Saved data entries:
- - -
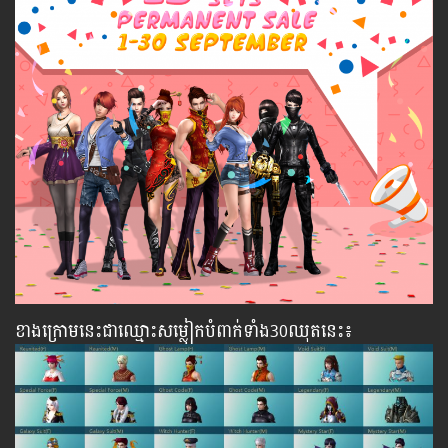
ខាងក្រោមនេះជាឈ្មោះសម្លៀកបំពាក់ទាំង30ឈុតនេះ៖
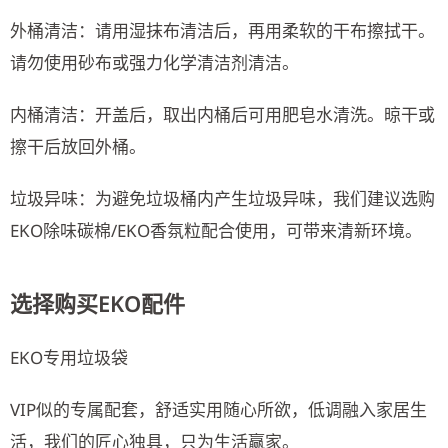
外桶清洁：请用湿抹布清洁后，再用柔软的干布擦拭干。
请勿使用砂布或强力化学清洁剂清洁。
内桶清洁：开盖后，取出内桶后可用肥皂水清洗。晾干或
擦干后放回外桶。
垃圾异味：为避免垃圾桶内产生垃圾异味，我们建议选购
EKO除味碳棉/EKO香氛粒配合使用，可带来清新环境。
选择购买EKO配件
EKO专用垃圾袋
VIP似的专属配套，舒适实用随心所欲，低调融入家居生
活，我们的匠心独具，只为生活赢家。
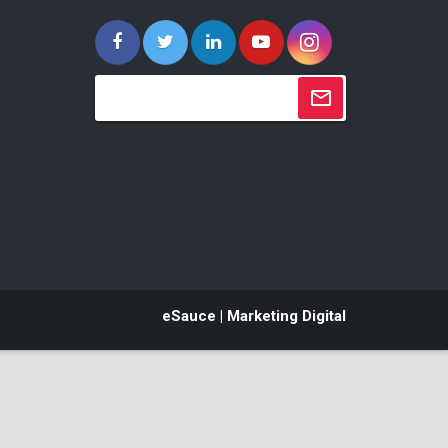
eSauce | Marketing Digital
- - -
Exercise description: Give back an exact reproduction of the entries, with all pictures excluded.

Exercise answer:
ខាងក្រោមនេះជាឈ្មោះសម្លៀកបំពាក់ទាំង30ឈុតនេះ៖
外桶清洁：请用湿抹布清洁后，再用柔软的干布擦拭干。
请勿使用砂布或强力化学清洁剂清洁。
内桶清洁：开盖后，取出内桶后可用肥皂水清洗。晾干或
擦干后放回外桶。
垃圾异味：为避免垃圾桶内产生垃圾异味，我们建议选购
EKO除味碳棉/EKO香氛粒配合使用，可带来清新环境。
选择购买EKO配件
EKO专用垃圾袋
VIP似的专属配套，舒适实用随心所欲，低调融入家居生
活，我们的匠心独具，只为生活赢家。
eSauce | Marketing Digital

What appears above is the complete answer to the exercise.